Archaeologists in Peru have found remains of more than 140 children who were sacrificed around 550 years ago as part of a ritual, National Geographic reported on Thursday. This could be the biggest-ever mass sacrifice of children in world history, according to the evidence.
The children were sacrificed with 200 llamas on top of a cliff on Peru’s northern coast in a region that was ruled by the Chimu Empire until around 1475. The cliff is located near Trujillo, Peru’s third largest city.
Human sacrifice has been recorded in the Aztec, Maya and Inca empires but “the discovery of a large-scale child sacrifice event in the little-known pre-Columbian Chimu civilisation is unprecedented in the Americas – if not in the entire world”, National Geographic said.
“I, for one, never expected it,” physical anthropologist John Verano, one of the researchers, told the magazine. “And I do not think anyone else would have, either.”
The first remains were discovered in 2011, when an international team led by John Verano and Peruvian explorer Gabriel Prieto began the excavations.
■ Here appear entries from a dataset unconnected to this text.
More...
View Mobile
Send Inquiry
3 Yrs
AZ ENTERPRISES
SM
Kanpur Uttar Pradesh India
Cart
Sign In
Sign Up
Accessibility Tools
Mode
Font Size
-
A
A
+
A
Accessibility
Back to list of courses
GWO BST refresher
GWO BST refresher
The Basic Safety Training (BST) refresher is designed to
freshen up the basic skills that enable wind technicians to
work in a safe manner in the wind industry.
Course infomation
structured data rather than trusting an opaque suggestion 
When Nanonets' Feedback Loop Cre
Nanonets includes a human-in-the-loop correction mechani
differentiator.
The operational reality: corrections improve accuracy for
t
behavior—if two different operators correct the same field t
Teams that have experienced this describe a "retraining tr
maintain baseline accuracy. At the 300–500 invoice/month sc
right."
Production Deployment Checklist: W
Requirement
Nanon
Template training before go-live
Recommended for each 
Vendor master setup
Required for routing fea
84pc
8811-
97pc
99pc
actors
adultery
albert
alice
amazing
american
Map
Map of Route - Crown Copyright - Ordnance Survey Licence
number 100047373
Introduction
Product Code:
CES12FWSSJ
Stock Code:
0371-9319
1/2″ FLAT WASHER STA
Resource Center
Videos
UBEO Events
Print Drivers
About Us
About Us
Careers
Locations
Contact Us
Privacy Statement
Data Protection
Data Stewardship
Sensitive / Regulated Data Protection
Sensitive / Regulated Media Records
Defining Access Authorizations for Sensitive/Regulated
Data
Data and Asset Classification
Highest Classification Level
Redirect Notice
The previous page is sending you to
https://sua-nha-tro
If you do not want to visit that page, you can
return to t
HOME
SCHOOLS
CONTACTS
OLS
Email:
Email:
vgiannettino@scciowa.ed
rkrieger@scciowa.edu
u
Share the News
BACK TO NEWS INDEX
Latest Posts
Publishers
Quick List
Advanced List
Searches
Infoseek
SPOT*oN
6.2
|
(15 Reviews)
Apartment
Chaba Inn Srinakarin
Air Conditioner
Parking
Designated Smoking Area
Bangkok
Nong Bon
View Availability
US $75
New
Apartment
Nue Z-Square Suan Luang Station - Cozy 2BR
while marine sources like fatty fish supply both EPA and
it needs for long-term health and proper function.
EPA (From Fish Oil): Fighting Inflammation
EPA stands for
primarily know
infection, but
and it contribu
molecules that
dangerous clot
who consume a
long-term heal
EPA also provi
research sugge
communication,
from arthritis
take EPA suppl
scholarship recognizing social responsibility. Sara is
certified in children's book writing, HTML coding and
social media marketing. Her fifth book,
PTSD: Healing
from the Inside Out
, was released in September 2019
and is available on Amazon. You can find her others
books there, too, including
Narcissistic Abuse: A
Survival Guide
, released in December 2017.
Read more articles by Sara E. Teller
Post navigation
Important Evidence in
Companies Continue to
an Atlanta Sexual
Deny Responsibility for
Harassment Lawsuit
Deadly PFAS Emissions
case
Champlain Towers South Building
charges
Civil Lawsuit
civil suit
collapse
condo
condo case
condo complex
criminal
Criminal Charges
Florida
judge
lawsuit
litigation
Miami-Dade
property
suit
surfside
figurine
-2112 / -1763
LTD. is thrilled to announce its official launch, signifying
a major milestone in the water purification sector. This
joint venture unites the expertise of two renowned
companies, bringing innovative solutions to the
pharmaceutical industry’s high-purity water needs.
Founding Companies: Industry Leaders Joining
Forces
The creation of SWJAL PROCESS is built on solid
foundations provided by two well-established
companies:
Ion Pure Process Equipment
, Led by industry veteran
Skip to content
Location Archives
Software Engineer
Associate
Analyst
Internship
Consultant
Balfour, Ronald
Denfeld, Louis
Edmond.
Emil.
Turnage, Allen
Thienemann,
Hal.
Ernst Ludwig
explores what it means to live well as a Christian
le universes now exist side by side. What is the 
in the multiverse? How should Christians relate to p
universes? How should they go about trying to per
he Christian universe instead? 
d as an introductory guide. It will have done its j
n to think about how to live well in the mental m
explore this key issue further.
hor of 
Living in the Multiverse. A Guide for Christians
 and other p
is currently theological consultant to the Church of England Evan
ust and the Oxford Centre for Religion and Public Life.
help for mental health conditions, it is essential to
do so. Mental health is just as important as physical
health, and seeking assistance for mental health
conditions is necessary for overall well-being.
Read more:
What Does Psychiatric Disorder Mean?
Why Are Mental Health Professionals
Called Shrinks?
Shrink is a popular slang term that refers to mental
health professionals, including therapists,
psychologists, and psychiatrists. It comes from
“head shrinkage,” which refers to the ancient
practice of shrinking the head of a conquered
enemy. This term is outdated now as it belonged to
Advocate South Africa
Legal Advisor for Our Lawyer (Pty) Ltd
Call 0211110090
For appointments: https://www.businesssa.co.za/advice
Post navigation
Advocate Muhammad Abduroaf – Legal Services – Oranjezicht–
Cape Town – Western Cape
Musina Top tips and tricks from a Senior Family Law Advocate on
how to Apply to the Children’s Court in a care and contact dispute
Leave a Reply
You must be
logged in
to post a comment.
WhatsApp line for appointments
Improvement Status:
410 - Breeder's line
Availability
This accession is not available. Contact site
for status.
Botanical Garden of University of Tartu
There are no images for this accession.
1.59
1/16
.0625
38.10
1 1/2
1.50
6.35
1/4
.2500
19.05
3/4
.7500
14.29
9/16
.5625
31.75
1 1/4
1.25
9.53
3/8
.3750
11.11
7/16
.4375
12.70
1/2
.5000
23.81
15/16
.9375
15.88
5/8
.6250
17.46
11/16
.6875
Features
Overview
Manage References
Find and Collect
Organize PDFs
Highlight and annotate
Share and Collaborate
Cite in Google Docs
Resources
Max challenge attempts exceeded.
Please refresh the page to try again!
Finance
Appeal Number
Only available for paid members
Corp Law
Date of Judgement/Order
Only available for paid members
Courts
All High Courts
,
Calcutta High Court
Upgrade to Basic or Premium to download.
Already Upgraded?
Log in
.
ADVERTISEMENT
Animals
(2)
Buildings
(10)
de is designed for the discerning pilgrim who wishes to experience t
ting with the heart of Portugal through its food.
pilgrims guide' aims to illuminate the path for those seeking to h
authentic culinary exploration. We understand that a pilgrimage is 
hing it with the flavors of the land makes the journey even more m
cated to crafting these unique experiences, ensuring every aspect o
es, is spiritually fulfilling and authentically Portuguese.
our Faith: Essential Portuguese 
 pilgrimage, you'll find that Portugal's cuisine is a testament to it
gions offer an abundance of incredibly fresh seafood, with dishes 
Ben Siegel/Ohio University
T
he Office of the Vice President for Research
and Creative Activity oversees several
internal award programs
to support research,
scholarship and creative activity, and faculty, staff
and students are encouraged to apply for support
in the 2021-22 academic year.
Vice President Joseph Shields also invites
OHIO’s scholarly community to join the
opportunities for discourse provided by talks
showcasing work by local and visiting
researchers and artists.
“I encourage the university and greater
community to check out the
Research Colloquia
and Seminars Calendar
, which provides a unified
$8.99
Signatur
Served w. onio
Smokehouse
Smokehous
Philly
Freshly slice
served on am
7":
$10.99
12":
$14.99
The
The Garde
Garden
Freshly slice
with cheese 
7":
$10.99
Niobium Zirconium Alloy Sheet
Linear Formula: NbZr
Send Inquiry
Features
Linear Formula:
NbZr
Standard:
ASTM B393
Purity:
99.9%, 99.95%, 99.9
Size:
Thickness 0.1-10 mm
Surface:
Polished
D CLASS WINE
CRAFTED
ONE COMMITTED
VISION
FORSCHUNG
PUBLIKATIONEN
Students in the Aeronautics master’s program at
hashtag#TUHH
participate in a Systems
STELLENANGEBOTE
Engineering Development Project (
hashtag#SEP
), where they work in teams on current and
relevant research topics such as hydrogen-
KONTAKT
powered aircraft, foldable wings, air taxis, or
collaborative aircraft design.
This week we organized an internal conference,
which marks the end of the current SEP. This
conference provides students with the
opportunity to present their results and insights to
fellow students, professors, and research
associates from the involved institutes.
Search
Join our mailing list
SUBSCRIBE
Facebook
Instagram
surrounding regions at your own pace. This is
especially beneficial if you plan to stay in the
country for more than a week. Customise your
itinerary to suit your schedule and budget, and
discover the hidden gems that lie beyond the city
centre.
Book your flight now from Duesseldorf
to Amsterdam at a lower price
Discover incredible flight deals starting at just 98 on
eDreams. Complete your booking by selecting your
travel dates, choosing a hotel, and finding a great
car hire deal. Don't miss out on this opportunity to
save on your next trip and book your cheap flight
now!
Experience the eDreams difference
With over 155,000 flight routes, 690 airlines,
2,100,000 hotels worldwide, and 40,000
Initially, they found remains of 42 children and 76 llamas at a 3,500-year-old temple. In the next five years, they found more, and also recovered ropes and textiles dating back to the first half of the 15th century.
“The skeletal remains of both children and animals show evidence of cuts to the sternum as well as rib dislocations, which suggest that the victims’ chests were cut open and pulled apart, perhaps to facilitate the removal of the heart,” the magazine said.
The children were between five and 14 years old and were buried facing the Pacific on the west, the researchers said. The llamas were less than 18 months and were buried facing the Andes mountains on the east.